Some even foresaw that day in terms familiar to many Democrats.

“He would surround himself with the best and the brightest,” retired school teacher Don said. “To the American people it would be a presidency of hope.”

Oy.

Ed Kilgore looks at Trump’s “proposal” realistically:

Estimates of the cost of mass deportation of the undocumented start at about $265 billion and range on up from there; one key variable is whether a sufficiently terroristic atmosphere would encourage some of these people to “self-deport,” as Mitt Romney surmised. Trump might even claim some of these folk will self-deport to get a prime place in the line to reenter the country as a permanent helot class if they pass muster. In any event, it would indeed make this country a very different place.

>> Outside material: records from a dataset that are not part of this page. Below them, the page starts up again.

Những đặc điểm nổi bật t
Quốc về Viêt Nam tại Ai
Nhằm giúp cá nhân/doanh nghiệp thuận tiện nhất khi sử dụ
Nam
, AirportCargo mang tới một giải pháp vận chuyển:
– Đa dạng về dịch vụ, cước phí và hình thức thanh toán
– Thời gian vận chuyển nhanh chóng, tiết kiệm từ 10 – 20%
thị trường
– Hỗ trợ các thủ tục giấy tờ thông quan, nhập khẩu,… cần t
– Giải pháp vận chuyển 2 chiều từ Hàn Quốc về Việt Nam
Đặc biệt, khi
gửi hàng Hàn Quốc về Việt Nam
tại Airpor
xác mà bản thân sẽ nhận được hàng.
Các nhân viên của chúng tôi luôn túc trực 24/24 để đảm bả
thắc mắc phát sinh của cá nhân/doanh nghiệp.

Now that Trump’s forced this issue right out in the open, it’s time for us all to ask him and other Republicans who won’t endorse a path to legalization exactly how much they are willing to spend in money and in lost civil liberties to implement their plans. No sense weaseling around and dog-whistling this issue any more.

What are the odds that Fox News will open that can of worms in the August 6th debate?

Update: CNN also interviewed some Trump supporters. Double oy:

Asked whether Trump’s comments questioning Arizona Sen. John McCain’s heroism offended them, some said they were actually more offended by McCain’s comments when he called those who showed up for Trump’s rally “crazies.”

“Don’t forget McCain insulted the ‘crazies,’ which is a blanket insult,” Susan DeLemus said.

And Paula Johnson pointed out that some of Trump’s supporters are also, veterans.

“Mr . Trump did say four times that McCain was a war hero and again,” Sean Van Anglen, a Republican, said, adding that “the media and everyone is only playing that one clip.”

And Jerry DeLemus, a veteran, said that Trump has an issue with McCain as a “sitting senator,” not as a veteran.

“As a Marine … we like guys who don’t get captured, too,” he said. “I don’t think that he meant that as an insult to POWs or the military at all.”

“I like that he’s not a politician. I’m tired of politicians,” Johnson, a Republican said. “I’m tired of the sugar-coating that they tell us that they’re going to fix this economy. I believe Mr. Trump really wants to make America great again.”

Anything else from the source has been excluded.